> **Task to carry out**: Give back the data below word for word. Any image in it should be left out.

> **Records shown**:
|---|
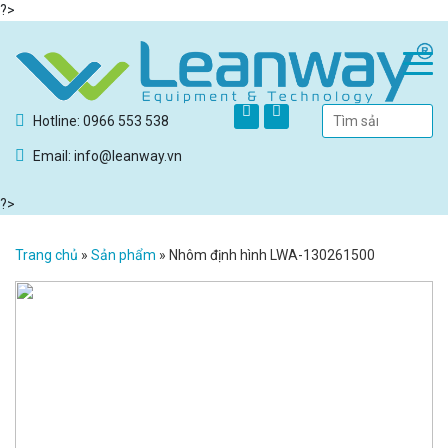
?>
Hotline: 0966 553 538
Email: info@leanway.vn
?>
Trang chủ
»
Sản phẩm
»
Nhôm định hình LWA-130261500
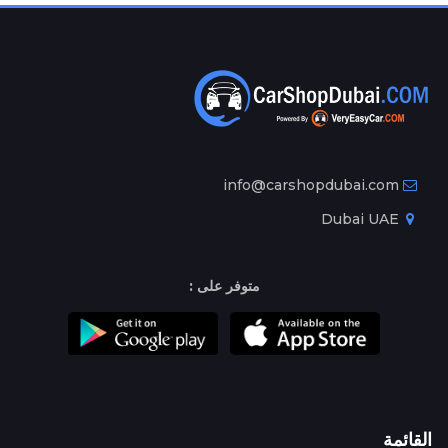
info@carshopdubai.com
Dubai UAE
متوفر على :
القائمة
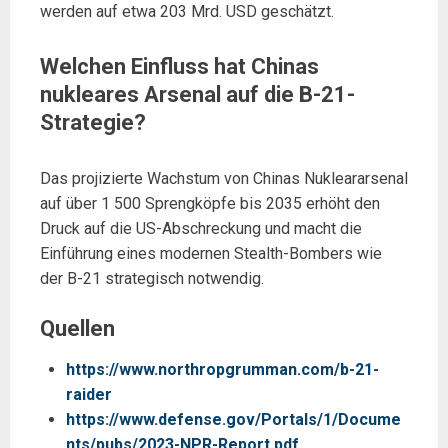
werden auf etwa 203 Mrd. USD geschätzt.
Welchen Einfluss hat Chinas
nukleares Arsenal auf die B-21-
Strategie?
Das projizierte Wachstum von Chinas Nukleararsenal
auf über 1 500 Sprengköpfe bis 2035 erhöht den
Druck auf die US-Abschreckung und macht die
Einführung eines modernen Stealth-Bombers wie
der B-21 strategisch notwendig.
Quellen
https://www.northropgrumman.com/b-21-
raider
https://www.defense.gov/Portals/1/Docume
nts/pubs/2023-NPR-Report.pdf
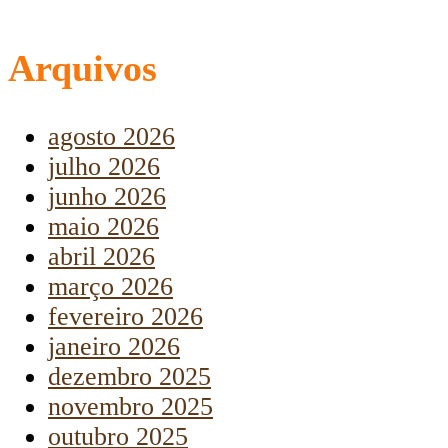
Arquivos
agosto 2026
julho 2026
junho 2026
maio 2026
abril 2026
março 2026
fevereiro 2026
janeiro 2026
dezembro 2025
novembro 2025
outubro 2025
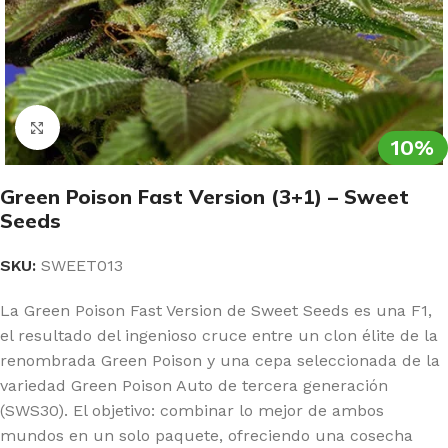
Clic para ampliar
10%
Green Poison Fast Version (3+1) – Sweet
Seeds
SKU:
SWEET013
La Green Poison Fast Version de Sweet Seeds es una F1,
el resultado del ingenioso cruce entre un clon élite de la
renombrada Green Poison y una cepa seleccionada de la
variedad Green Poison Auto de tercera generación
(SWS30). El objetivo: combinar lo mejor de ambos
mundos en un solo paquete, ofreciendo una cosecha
|---|
> **Response area**:
?>
Hotline: 0966 553 538
Email: info@leanway.vn
?>
Trang chủ
»
Sản phẩm
»
Nhôm định hình LWA-130261500
info@carshopdubai.com
Dubai UAE
متوفر على :
القائمة
werden auf etwa 203 Mrd. USD geschätzt.
Welchen Einfluss hat Chinas
nukleares Arsenal auf die B-21-
Strategie?
Das projizierte Wachstum von Chinas Nukleararsenal
auf über 1 500 Sprengköpfe bis 2035 erhöht den
Druck auf die US-Abschreckung und macht die
Einführung eines modernen Stealth-Bombers wie
der B-21 strategisch notwendig.
Quellen
https://www.northropgrumman.com/b-21-
raider
https://www.defense.gov/Portals/1/Docume
nts/pubs/2023-NPR-Report.pdf
Arquivos
agosto 2026
julho 2026
junho 2026
maio 2026
abril 2026
março 2026
fevereiro 2026
janeiro 2026
dezembro 2025
novembro 2025
outubro 2025
Clic para ampliar
10%
Green Poison Fast Version (3+1) – Sweet
Seeds
SKU:
SWEET013
La Green Poison Fast Version de Sweet Seeds es una F1,
el resultado del ingenioso cruce entre un clon élite de la
renombrada Green Poison y una cepa seleccionada de la
variedad Green Poison Auto de tercera generación
(SWS30). El objetivo: combinar lo mejor de ambos
mundos en un solo paquete, ofreciendo una cosecha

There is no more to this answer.